When Tom Fontana was a producer on the show “St. Elsewhere” in the 1980s, he loved to push the boundaries of weirdness — at least as much as he could get away with on network TV.
One of his favorite things to do was stage crossovers between TV series, bringing characters, props and ideas from other sitcoms into his show.
“[St. Elsewhere] was always on the brink of being cancelled,” Fontana says. “Our first season, there were 100 TV shows on the air — and we were 99th in the ratings.”
St. Elsewhere, however, is critically acclaimed, and Fontana managed to keep the show on for six seasons, continuing to employ mind-bending crossover tricks with other shows.
In one of his shows, Fontana staged a crossover with “Cheers” — a sitcom, shot for that episode entirely like a drama. And in the series finale of his “St. Elsewhere” show, he pulled one of the strangest trick endings in TV history: The entire show had been a fantasy in the mind of a boy with autism, named Tommy Westphall.
“The response in the mail was about 50-50,” Fontana says. “Half of our audience hated it — like wanted to come to the MGM lot and burn us to the ground. And the other half thought it was a fitting part of the show.”
Fontana continued his love of crossovers with “Homicide: Life on the Street,” where he brought back characters from “St. Elsewhere” a dozen years after that show had gone off the air. And he found a partner in crime: Richard Belzer, who played Detective John Munch on “Homicide” and later on “Law & Order: SVU.” Belzer played Munch on as many shows as he could, from “The X-Files” to “Arrested Development” to “The Wire.”
These shenanigans didn’t go unnoticed by fans like Keith Gow, a writer in Melbourne, Australia. He wondered if every show that Tom Fontana produced or staged a crossover with could be connected back to the finale of “St. Elsewhere.” In other words, did Tommy Westphall — the kid who dreamed up the characters on “St. Elsewhere” — dream up all these other shows as well?
At a pub with his friends one night, Gow started thinking up all the ways TV shows might be connected to Tommy Westphall.
“We started sort of collating a list of shows and the further we got into it, the more connections we seemed to find,” Gow says.
People wrote in from around the world, telling him that Fontana was not the only one who was fond of crossovers. A lot of writers were fans of The X-Files and they like to incorporate the names of fake brands or companies that appeared on The X-Files into their shows. They made a grid of the Tommy Westfall universe and put it online. It spans from I Love Lucy in 1951 all the way to this year's debut of Chicago Med, covering some 419 shows — a TV multiverse strangely similar to real theories about the multiverse.

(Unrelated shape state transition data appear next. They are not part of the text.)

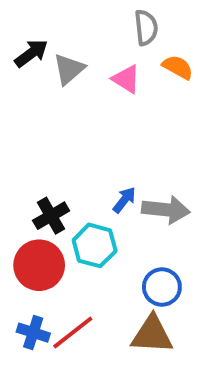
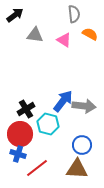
black arrow: (31, 53) -> (15, 15), moved
gray triangle: (69, 69) -> (35, 35), turned 48
blue arrow: (124, 200) -> (63, 101), size x1.6
blue cross: (33, 333) -> (18, 154), moved

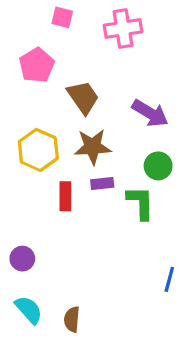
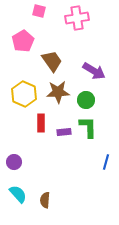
green circle: (158, 166) -> (86, 100), moved
purple rectangle: (102, 183) -> (64, 132), moved
blue line: (169, 279) -> (106, 162), moved

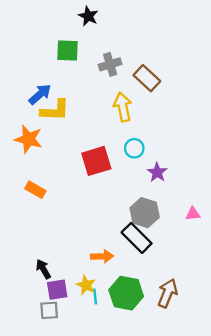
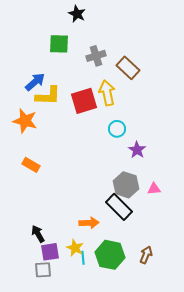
red square: (96, 161) -> (84, 101), moved
pink triangle: (193, 214) -> (154, 189), moved
brown arrow: (168, 293) -> (146, 255), size x0.7

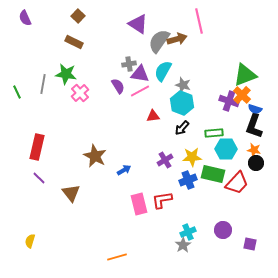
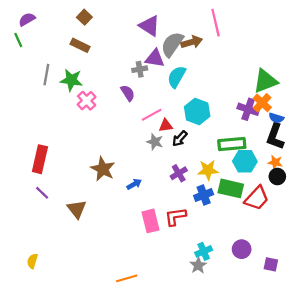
purple semicircle: (25, 18) -> (27, 19), turned 84
purple triangle: (140, 74) -> (155, 58), moved
gray line: (43, 84) -> (46, 75), moved
gray star: (183, 85) -> (155, 142), moved
pink line: (140, 91) -> (152, 115), moved
green line: (17, 92) -> (18, 40), moved
black arrow: (182, 128) -> (180, 139), moved
green rectangle: (214, 133) -> (232, 144), size x1.4

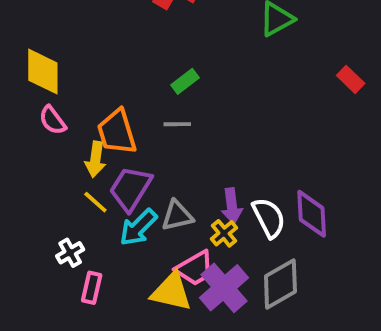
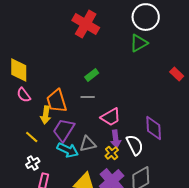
yellow line: (95, 202) -> (32, 137), moved
purple diamond: (312, 214) -> (154, 128), moved
cyan arrow: (138, 227) -> (68, 150), turned -110
pink trapezoid: (195, 268) -> (111, 117), moved

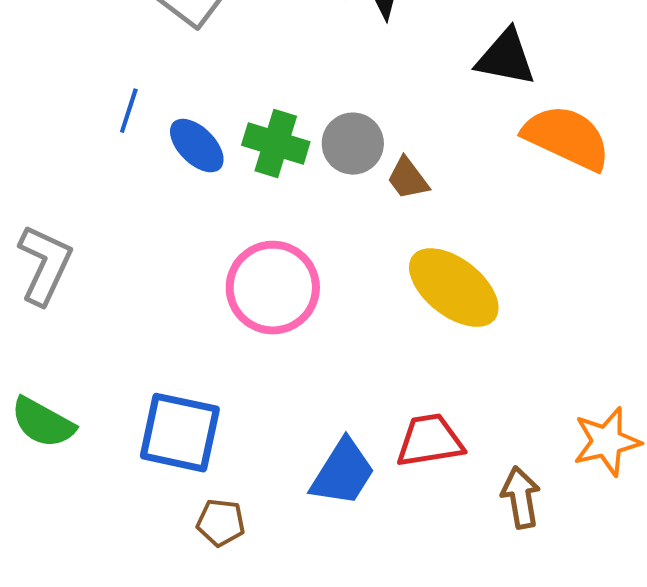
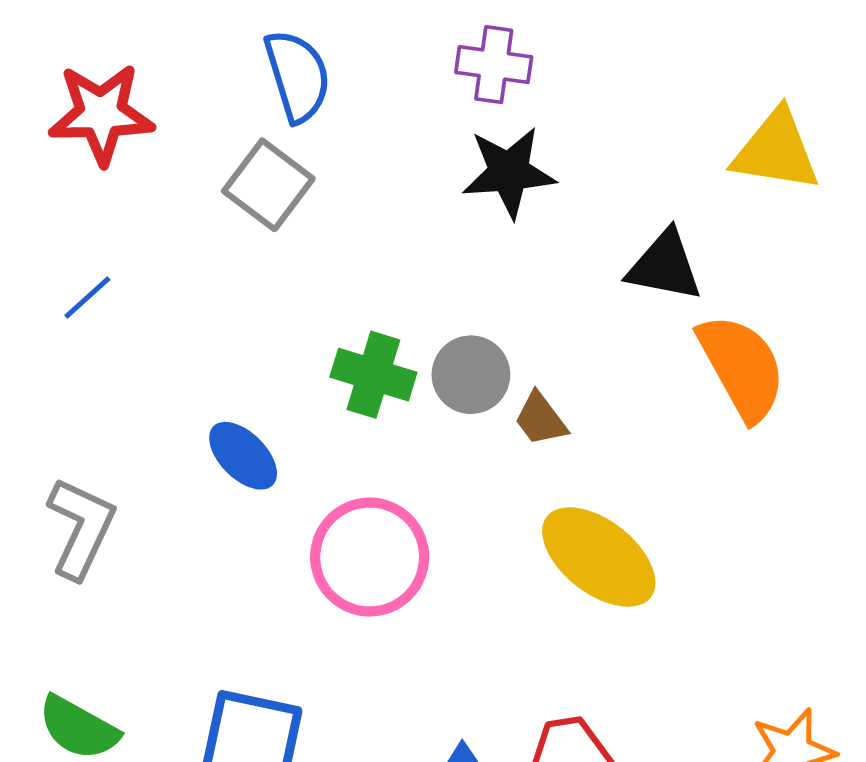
blue line: (129, 111) -> (87, 297), moved, turned 30
orange semicircle: (567, 138) -> (742, 367), turned 36
blue ellipse: (197, 146) -> (243, 456), moved

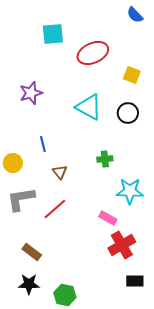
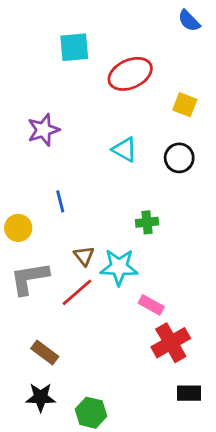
cyan triangle: (89, 107) -> (125, 150), size x0.7
brown triangle: (60, 172) -> (84, 256), moved
cyan star: (130, 191) -> (119, 267), moved

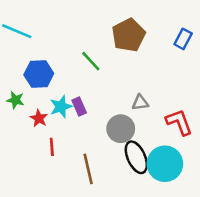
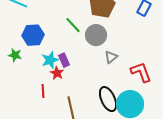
gray triangle: (140, 103) -> (111, 57), turned -32
red star: (39, 118) -> (57, 73), moved
gray circle: (121, 129) -> (96, 35), moved

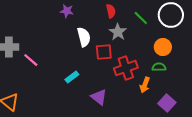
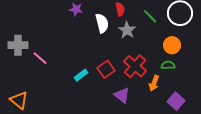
white semicircle: (84, 37) -> (102, 23), moved
red square: (104, 52) -> (106, 69), moved, turned -30
red cross: (126, 68) -> (135, 66), turned -30
purple triangle: (99, 97) -> (122, 95), moved

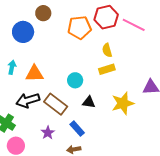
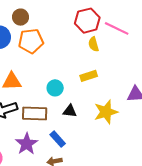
orange pentagon: (79, 27) -> (31, 41), moved
yellow semicircle: (107, 50) -> (93, 44), moved
brown rectangle: (56, 104) -> (35, 113), turned -35
purple star: (48, 133) -> (27, 144), size x1.5

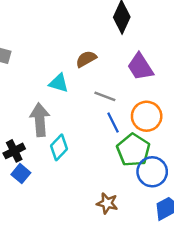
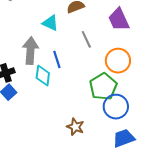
gray line: (105, 96) -> (86, 39), turned 36
blue line: (113, 123) -> (57, 59), moved
cyan diamond: (59, 147) -> (43, 75), turned -45

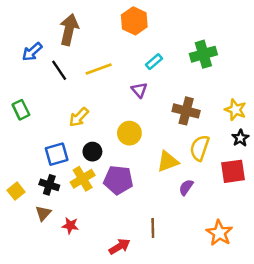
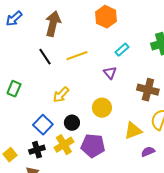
blue arrow: (32, 52) -> (14, 19), moved
green rectangle: (21, 110) -> (14, 89), turned 49
blue square: (57, 154) -> (43, 125), turned -30
black cross: (49, 185) -> (37, 150), turned -35
purple semicircle: (186, 187) -> (148, 152), turned 32

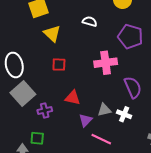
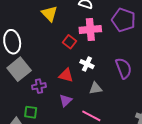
pink cross: (106, 63) -> (90, 29), moved
red square: (59, 65) -> (69, 42), moved, turned 32
white cross: (124, 114) -> (87, 64), moved
purple triangle: (86, 120) -> (66, 100), moved

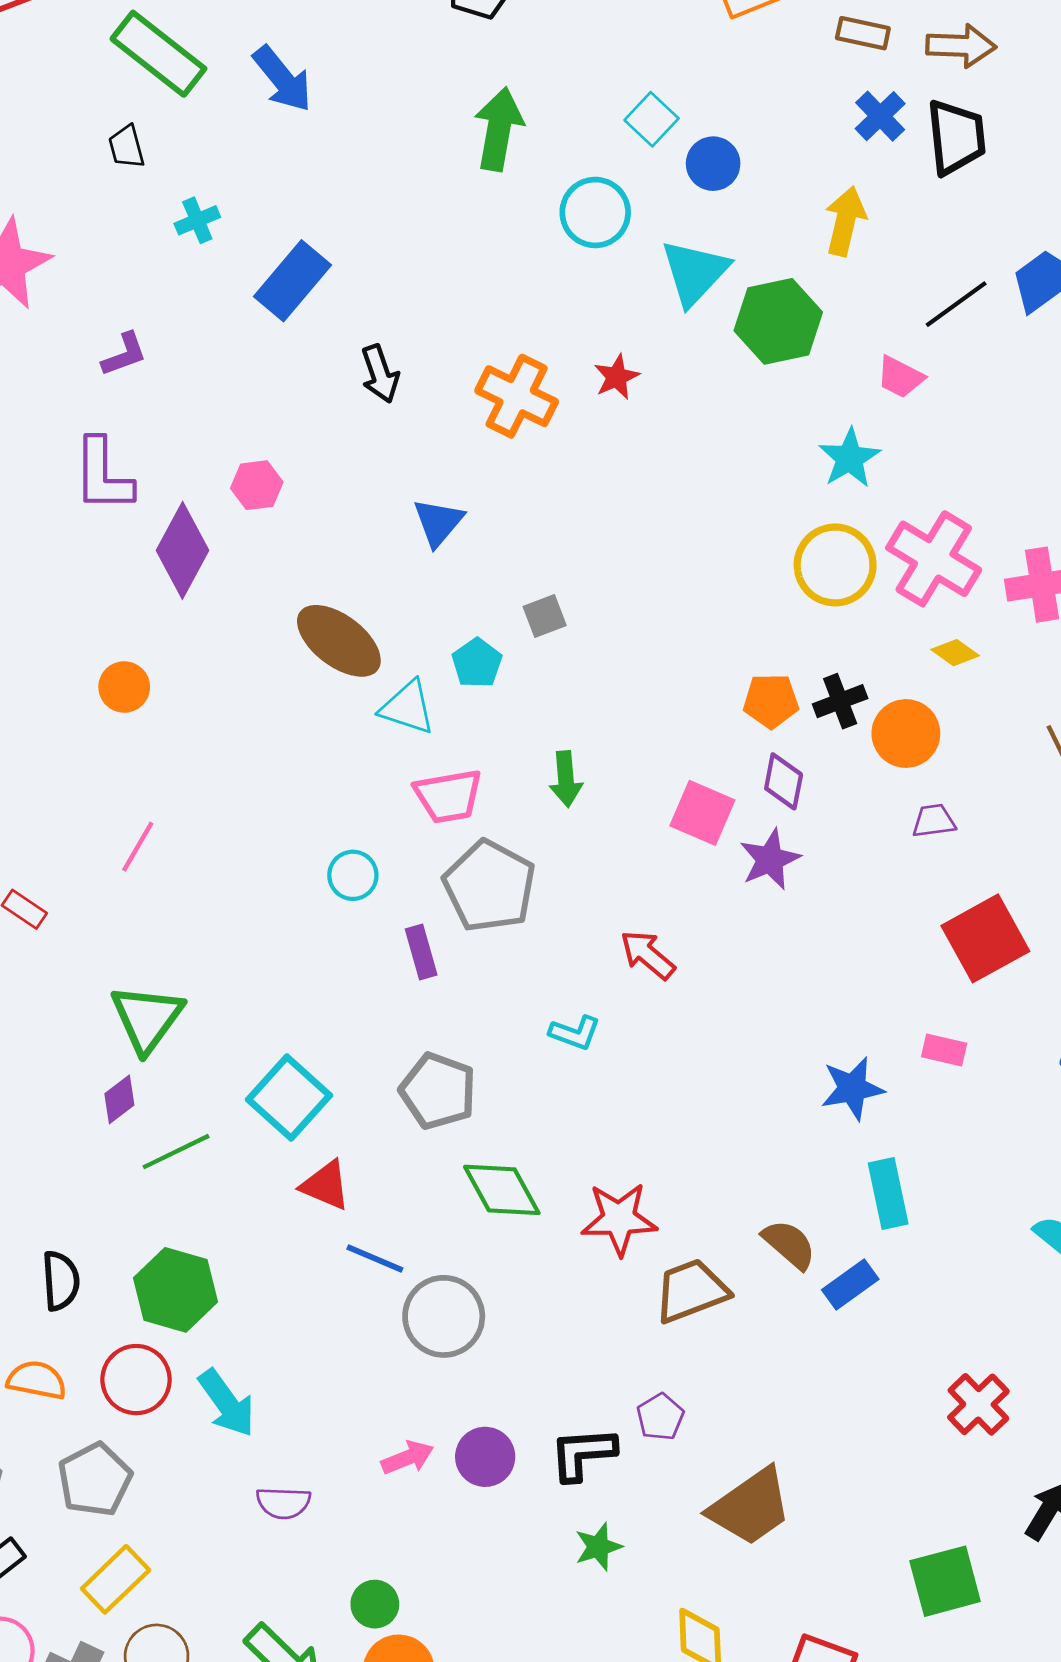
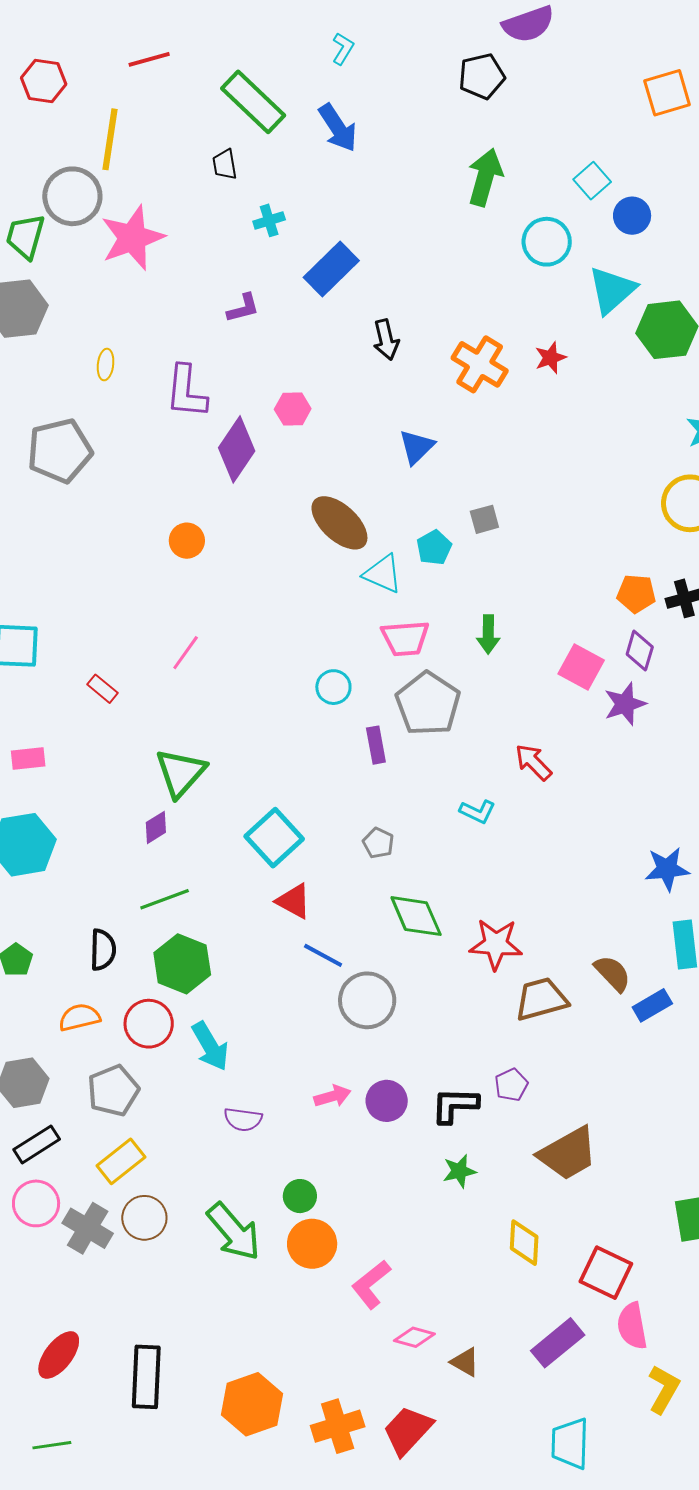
purple L-shape: (124, 354) -> (243, 308), moved
gray pentagon: (438, 1091) -> (378, 843), size x0.6
green line: (176, 1152) -> (165, 899), moved
orange semicircle: (37, 1380) -> (79, 1017), turned -30

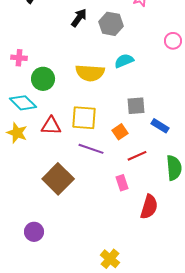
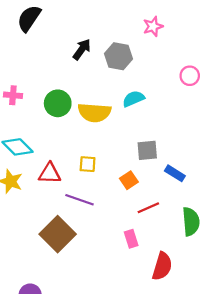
green circle: (43, 79) -> (58, 103), moved
yellow square: (84, 118) -> (88, 164), size x0.6
purple line: (91, 149) -> (80, 200), moved

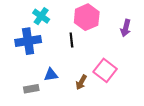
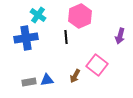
purple arrow: (126, 28) -> (120, 36), moved
blue triangle: (51, 75) -> (47, 80), moved

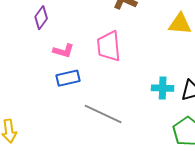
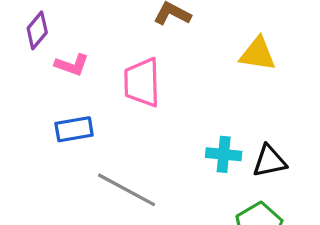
pink L-shape: (63, 51) -> (72, 65), moved

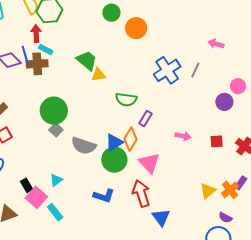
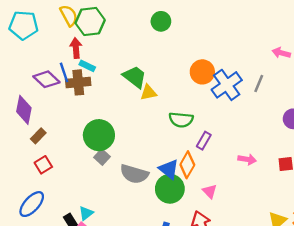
orange circle: (136, 28) -> (202, 72), moved
blue triangle: (114, 143) -> (169, 169), turned -48
pink triangle: (149, 163) -> (210, 191), size x0.6
cyan triangle: (56, 180) -> (86, 213), moved

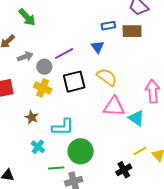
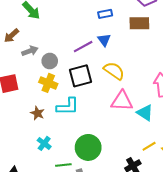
blue rectangle: (108, 26) -> (105, 14), moved
purple line: (64, 53) -> (83, 47), moved
cyan L-shape: (63, 127) -> (68, 106), moved

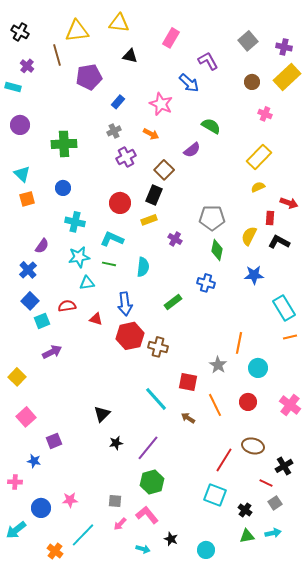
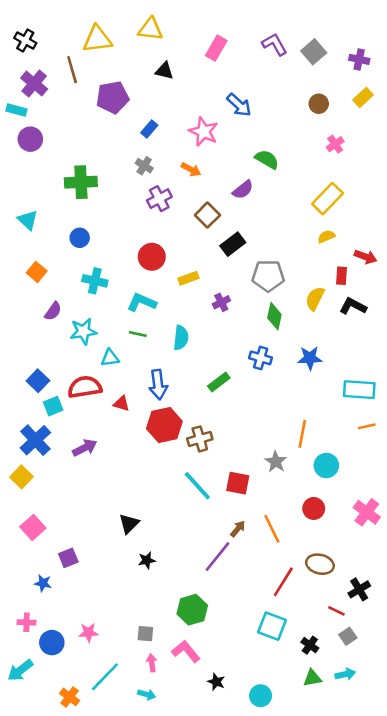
purple L-shape: (208, 61) -> (274, 44), moved
purple cross: (27, 66) -> (34, 83), size x1.5
yellow rectangle: (287, 77) -> (363, 97), size x0.6
pink cross: (265, 114) -> (335, 144), turned 32
purple circle: (20, 125) -> (30, 139), moved
gray cross: (114, 131) -> (144, 166), turned -32
black rectangle: (154, 195) -> (233, 244), moved, turned 30
orange square: (27, 199) -> (37, 272), moved, turned -35
purple cross: (175, 239) -> (221, 302), turned 32
cyan star: (79, 257) -> (83, 331), moved
blue cross: (28, 270) -> (35, 440), moved, size x1.4
blue star: (254, 275) -> (310, 358), moved
red semicircle: (67, 306) -> (85, 387), size x1.5
cyan rectangle: (284, 308) -> (359, 390), turned -55
brown cross: (158, 347) -> (200, 439), turned -30
purple arrow: (52, 352) -> (85, 448), moved
cyan line: (156, 399) -> (197, 486), moved
orange line: (215, 405) -> (272, 529), moved
brown arrow: (188, 418) -> (238, 529), turned 96
purple line: (148, 448) -> (218, 557), moved
pink cross: (15, 482) -> (27, 622), moved
pink arrow: (120, 524) -> (152, 663), turned 128
cyan arrow: (143, 549) -> (147, 694), moved

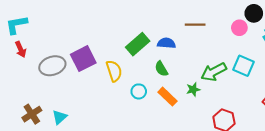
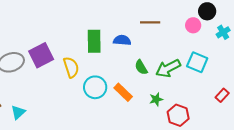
green rectangle: (138, 44) -> (94, 41), turned -50
green semicircle: (161, 69) -> (141, 67), moved
green star: (193, 89) -> (156, 99), moved
cyan circle: (139, 91) -> (95, 87), size x1.5

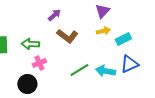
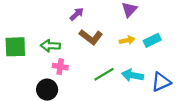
yellow arrow: (103, 31) -> (127, 40), moved
pink cross: (39, 63) -> (60, 67), turned 32
blue triangle: (129, 64) -> (161, 82), moved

“I was stunned!” Fontana said. And he was proud. He's always thought his crossovers were more than just pranks. “What it ultimately does is it enhances the storytelling, because it frees you to go to a place where you wouldn’t normally have gone within the restrictions within your genre or TV series,” he says.
This story first aired on PRI's Studio 360 with Kurt Andersen.